A rectangular cloak (kahu kiwi) made from New Zealand Flax fibre with a decorative twined border (taniko) on three sides and decorative twining along the neck edge. The rest of the outside of the cloak is covered with kiwi feathers.
Maori cloaks are some of the most precious taonga (sacred, heritage) objects made from the fibres of the New Zealand Flax plant. They are still regarded as heirlooms and continue to have an important role at weddings and funerals. The twined, decorative border, taniko, is a tradition dating back to the time of Captain Cook's voyages (1768 - 1779), and the use of kiwi feathers became popular in the 1900s.
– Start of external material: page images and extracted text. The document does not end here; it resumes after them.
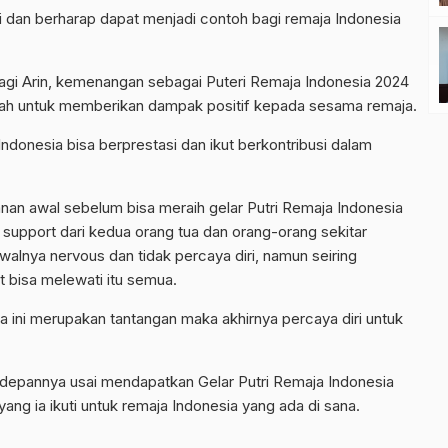
ni dan berharap dapat menjadi contoh bagi remaja Indonesia
agi Arin, kemenangan sebagai Puteri Remaja Indonesia 2024
ah untuk memberikan dampak positif kepada sesama remaja.
donesia bisa berprestasi dan ikut berkontribusi dalam
alanan awal sebelum bisa meraih gelar Putri Remaja Indonesia
support dari kedua orang tua dan orang-orang sekitar
nya nervous dan tidak percaya diri, namun seiring
at bisa melewati itu semua.
ta ini merupakan tantangan maka akhirnya percaya diri untuk
depannya usai mendapatkan Gelar Putri Remaja Indonesia
ang ia ikuti untuk remaja Indonesia yang ada di sana.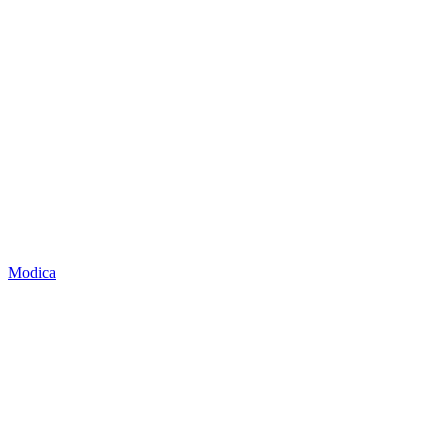
Modica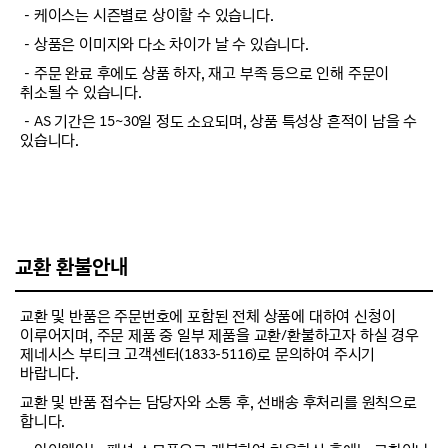
－케이스는 시즌별로 상이할 수 있습니다.
－상품은 이미지와 다소 차이가 날 수 있습니다.
－주문 완료 후에도 상품 하자, 재고 부족 등으로 인해 주문이
취소될 수 있습니다.
－AS 기간은 15~30일 정도 소요되며, 상품 특성상 흔적이 남을 수
있습니다.
교환 환불안내
교환 및 반품은 주문번호에 포함된 전체 상품에 대하여 신청이
이루어지며, 주문 제품 중 일부 제품을 교환/환불하고자 하실 경우
제네시스 부티크 고객센터(1833-5116)로 문의하여 주시기
바랍니다.
교환 및 반품 접수는 담당자와 소통 후, 선배송 후처리를 원칙으로
합니다.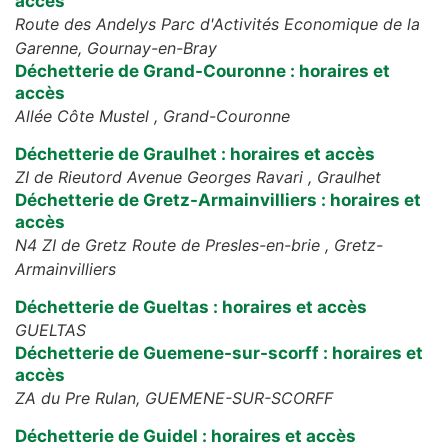
accès
Route des Andelys Parc d'Activités Economique de la
Garenne,
Gournay-en-Bray
Déchetterie de Grand-Couronne : horaires et
accès
Allée Côte Mustel ,
Grand-Couronne
Déchetterie de Graulhet : horaires et accès
ZI de Rieutord Avenue Georges Ravari ,
Graulhet
Déchetterie de Gretz-Armainvilliers : horaires et
accès
N4 ZI de Gretz Route de Presles-en-brie ,
Gretz-
Armainvilliers
Déchetterie de Gueltas : horaires et accès
GUELTAS
Déchetterie de Guemene-sur-scorff : horaires et
accès
ZA du Pre Rulan,
GUEMENE-SUR-SCORFF
Déchetterie de Guidel : horaires et accès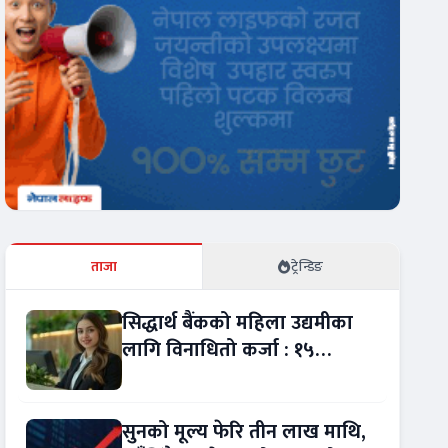
ताजा
ट्रेन्डिङ
सिद्धार्थ बैंकको महिला उद्यमीका
लागि विनाधितो कर्जा : १५
लाखसम्म कसरी लिने ?
सुनको मूल्य फेरि तीन लाख माथि,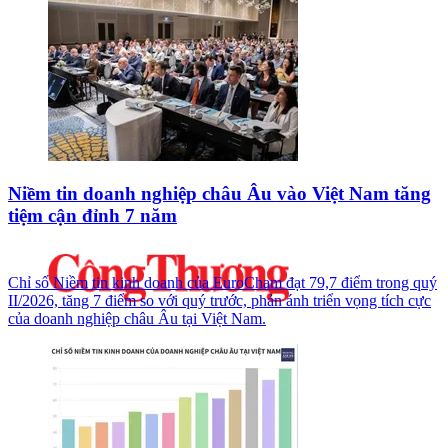
Niềm tin doanh nghiệp châu Âu vào Việt Nam tăng
tiệm cận đỉnh 7 năm
Chỉ số Niềm tin kinh doanh của EuroCham đạt 79,7 điểm trong quý
II/2026, tăng 7 điểm so với quý trước, phản ánh triển vọng tích cực
của doanh nghiệp châu Âu tại Việt Nam.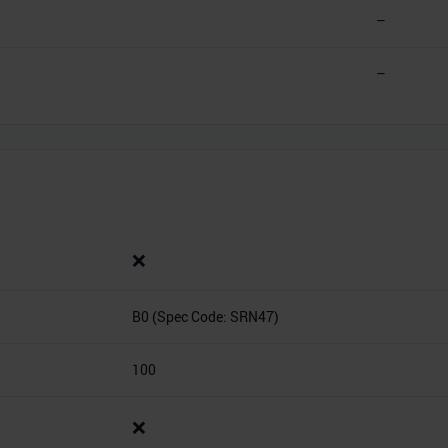
–
–
❌
B0 (Spec Code: SRN47)
100
❌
This garment was made by finger-weaving or twining without the use of a loom. The main technique used is double-pair twining, which forms the wefts (aho). There are five rows of twining close together at the neck edge, holding running threads, and three rows of single-pair twining next to the bottom taniko. The neck edge has warps (whenu) folded over and the cut ends hidden by decorative running threads. The taniko along the bottom is slightly wider than at the sides and is twined using the warps from the main section of the cloak plus extra warps inserted at the lines of single-pair twining. It is finished with a rolled edge. The side taniko borders are edged with plaits. There are six to seven warps per cm and the wefts (aho) are 7-8mm apart.
There are 10 grouped extra wefts (aho poka) on each side at the shoulder area and 10 on each side at the hip to provide shaping. The taniko patterns are mainly 'v' shapes and triangles in yellow, natural pale yellow, black and dark red. The kiwi feathers vary in colour, which may be deliberate. The feathers are attached vertically.